→ RECORDS SUPPLIED:
▬▬▬▬▬▬▬▬▬▬

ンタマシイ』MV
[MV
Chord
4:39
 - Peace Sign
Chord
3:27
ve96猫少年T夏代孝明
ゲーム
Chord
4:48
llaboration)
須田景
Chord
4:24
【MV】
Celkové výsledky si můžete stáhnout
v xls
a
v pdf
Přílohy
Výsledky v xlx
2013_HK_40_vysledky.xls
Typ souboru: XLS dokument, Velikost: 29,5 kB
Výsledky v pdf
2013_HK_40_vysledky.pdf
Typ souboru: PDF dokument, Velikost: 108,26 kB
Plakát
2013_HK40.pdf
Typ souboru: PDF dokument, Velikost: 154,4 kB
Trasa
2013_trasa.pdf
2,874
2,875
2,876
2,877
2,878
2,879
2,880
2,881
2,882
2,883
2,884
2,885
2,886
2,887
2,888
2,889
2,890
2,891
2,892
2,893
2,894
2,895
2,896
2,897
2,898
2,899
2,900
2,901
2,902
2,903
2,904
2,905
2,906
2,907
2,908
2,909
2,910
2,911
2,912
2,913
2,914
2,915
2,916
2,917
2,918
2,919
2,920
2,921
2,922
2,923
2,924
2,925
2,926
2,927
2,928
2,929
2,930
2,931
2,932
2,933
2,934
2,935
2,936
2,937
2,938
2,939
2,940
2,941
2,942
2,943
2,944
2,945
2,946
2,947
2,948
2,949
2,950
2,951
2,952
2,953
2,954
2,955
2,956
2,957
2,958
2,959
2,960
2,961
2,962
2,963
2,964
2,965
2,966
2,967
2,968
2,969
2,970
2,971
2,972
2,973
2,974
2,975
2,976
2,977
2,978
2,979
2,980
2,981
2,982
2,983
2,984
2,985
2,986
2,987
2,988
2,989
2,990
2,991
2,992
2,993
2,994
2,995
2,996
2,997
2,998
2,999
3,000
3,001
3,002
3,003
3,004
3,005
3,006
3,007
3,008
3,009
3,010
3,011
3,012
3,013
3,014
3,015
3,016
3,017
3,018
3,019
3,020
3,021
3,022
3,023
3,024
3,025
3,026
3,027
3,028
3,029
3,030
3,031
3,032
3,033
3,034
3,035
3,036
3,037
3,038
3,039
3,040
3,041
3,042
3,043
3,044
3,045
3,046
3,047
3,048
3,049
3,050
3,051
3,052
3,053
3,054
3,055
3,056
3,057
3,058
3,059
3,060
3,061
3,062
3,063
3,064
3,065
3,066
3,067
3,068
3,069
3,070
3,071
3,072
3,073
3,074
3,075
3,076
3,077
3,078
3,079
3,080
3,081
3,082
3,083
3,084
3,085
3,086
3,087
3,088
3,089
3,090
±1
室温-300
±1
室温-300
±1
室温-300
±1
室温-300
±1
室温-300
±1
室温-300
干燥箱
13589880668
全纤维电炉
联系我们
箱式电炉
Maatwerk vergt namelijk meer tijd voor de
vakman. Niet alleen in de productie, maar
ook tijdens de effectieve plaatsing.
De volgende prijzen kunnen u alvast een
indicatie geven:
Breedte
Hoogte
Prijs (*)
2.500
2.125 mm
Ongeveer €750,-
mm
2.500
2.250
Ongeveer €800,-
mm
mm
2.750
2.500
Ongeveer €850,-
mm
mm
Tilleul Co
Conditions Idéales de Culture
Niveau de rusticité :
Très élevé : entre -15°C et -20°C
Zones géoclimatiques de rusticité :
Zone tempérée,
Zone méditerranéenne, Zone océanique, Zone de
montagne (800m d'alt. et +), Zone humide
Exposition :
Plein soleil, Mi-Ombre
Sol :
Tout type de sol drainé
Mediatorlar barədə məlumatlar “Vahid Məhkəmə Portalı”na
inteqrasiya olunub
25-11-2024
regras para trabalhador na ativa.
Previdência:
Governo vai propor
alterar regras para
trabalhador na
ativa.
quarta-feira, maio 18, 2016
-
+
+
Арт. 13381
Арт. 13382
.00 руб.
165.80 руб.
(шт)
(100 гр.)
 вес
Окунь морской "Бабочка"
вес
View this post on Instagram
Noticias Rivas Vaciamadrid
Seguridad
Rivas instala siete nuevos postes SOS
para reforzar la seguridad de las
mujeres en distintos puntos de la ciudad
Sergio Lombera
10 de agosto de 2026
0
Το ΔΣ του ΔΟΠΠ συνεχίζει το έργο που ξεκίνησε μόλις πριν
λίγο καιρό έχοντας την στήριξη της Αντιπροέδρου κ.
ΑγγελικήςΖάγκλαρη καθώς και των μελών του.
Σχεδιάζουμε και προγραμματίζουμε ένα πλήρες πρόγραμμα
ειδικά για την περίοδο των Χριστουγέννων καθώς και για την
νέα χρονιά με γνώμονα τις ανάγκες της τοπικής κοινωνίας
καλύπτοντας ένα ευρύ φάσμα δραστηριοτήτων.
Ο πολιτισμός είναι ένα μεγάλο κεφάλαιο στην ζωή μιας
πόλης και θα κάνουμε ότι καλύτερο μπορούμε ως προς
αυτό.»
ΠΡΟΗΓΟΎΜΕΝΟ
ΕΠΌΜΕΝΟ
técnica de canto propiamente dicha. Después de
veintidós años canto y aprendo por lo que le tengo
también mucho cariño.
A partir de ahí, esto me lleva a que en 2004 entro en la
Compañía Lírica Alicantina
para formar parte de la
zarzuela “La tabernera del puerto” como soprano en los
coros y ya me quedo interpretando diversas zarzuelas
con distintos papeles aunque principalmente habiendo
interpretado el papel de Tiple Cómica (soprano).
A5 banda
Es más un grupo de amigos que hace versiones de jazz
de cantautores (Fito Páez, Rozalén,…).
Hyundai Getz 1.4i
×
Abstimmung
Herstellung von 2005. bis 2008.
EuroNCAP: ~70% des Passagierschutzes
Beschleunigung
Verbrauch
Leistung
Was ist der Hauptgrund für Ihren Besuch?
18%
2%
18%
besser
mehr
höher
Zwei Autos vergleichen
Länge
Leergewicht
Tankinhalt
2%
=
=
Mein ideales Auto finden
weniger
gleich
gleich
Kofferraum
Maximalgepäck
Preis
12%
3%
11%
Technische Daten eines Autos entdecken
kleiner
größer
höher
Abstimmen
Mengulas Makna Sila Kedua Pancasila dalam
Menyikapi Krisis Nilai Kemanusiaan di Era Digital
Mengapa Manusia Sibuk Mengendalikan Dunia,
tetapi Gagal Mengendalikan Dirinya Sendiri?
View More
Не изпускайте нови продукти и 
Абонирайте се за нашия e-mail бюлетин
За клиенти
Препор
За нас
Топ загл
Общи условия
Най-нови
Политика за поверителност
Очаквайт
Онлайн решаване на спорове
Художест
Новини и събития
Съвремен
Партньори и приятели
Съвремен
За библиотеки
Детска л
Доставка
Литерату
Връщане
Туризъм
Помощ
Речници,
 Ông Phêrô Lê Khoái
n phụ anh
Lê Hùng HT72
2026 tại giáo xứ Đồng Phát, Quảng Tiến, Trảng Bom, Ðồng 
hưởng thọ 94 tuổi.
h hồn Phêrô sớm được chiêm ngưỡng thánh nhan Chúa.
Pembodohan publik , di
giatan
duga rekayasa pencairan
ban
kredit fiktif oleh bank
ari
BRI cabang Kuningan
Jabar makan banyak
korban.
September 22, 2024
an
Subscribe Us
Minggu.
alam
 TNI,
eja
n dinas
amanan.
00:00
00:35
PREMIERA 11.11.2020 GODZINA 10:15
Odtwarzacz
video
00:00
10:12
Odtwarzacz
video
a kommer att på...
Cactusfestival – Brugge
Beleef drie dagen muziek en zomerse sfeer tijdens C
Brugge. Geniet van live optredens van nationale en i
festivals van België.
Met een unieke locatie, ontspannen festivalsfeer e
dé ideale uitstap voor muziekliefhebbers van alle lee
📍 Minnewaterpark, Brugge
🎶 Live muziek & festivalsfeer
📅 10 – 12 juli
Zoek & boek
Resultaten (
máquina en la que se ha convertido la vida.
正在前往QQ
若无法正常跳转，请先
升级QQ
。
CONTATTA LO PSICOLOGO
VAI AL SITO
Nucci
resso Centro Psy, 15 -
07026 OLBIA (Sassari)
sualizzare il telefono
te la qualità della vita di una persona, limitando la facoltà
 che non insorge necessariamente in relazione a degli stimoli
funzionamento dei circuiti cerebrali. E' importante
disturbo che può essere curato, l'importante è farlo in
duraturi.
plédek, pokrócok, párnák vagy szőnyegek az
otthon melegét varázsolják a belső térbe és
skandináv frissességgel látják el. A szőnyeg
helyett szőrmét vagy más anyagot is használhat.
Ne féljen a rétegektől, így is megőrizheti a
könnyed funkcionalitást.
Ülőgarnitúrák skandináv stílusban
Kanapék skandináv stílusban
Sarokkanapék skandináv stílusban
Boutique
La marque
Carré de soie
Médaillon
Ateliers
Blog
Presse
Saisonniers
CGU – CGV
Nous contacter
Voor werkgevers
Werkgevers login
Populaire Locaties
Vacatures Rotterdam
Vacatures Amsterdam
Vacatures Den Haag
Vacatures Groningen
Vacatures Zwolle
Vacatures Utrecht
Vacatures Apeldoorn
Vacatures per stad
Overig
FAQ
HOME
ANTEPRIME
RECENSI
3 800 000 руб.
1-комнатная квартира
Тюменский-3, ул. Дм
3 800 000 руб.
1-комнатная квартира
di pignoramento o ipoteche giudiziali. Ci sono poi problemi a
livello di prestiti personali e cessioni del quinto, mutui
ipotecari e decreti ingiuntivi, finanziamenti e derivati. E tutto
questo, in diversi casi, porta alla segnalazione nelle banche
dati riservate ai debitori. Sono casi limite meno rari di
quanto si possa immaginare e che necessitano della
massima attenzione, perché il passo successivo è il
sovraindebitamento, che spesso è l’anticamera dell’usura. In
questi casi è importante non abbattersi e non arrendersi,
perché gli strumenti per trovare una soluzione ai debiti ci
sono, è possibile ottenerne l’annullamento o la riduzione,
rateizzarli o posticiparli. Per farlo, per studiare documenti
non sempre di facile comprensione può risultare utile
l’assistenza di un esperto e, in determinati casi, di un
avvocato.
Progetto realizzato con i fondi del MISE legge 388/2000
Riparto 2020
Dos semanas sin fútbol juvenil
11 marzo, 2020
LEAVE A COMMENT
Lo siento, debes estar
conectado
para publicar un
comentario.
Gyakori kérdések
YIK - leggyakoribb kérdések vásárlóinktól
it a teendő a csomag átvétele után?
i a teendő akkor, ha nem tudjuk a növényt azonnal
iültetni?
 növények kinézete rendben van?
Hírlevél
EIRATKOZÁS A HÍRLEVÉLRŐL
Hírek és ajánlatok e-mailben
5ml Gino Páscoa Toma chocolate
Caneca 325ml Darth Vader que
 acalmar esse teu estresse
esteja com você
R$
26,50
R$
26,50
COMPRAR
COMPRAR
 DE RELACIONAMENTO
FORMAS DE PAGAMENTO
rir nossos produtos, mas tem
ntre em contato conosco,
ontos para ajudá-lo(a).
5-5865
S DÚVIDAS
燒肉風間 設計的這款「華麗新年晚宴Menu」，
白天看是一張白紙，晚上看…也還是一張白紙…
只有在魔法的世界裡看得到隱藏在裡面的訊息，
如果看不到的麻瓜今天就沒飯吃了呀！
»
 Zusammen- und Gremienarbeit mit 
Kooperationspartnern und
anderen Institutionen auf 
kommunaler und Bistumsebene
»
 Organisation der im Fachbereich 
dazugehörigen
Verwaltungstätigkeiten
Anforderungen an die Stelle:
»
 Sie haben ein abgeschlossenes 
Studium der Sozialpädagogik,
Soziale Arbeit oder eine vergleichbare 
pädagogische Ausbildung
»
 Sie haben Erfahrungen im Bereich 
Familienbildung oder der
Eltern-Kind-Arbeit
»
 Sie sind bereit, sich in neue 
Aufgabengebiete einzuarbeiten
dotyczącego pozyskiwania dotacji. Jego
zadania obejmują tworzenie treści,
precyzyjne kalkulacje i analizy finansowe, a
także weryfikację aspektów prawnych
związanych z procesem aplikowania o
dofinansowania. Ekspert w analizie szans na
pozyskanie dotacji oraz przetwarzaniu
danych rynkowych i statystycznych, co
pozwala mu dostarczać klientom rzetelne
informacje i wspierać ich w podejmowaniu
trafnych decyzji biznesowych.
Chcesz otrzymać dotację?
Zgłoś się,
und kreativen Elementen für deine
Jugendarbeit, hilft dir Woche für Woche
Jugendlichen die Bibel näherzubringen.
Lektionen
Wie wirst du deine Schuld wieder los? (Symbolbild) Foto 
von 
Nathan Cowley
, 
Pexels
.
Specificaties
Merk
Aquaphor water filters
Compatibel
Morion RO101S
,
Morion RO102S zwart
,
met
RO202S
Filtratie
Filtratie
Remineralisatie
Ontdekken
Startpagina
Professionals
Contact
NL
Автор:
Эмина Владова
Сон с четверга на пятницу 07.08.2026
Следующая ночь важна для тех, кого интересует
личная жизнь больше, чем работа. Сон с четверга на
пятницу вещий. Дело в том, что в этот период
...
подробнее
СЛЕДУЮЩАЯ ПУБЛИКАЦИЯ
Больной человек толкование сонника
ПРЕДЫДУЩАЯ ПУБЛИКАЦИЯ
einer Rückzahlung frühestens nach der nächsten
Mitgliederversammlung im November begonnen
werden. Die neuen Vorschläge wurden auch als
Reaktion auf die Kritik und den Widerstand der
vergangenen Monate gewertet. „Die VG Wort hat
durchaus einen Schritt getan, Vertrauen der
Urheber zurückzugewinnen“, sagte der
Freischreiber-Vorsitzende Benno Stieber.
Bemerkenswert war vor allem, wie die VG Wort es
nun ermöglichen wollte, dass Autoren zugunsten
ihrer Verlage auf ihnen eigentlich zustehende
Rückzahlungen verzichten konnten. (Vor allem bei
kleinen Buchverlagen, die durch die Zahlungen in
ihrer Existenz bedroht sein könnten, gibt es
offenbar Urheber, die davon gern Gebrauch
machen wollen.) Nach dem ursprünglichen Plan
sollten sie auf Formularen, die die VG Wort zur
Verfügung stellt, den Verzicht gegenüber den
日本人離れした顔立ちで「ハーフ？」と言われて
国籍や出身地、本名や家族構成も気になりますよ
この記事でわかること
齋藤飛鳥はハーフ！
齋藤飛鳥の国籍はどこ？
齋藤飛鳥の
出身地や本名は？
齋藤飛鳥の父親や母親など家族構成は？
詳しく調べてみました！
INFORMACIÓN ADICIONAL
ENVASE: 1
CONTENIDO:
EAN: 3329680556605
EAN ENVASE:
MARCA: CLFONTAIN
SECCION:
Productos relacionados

▬▬▬▬▬▬▬▬▬▬

→ EXERCISE GOAL: Where a line of the records includes "Mengendalikan", copy it.

→ TASK SOLUTION:
Mengapa Manusia Sibuk Mengendalikan Dunia,
tetapi Gagal Mengendalikan Dirinya Sendiri?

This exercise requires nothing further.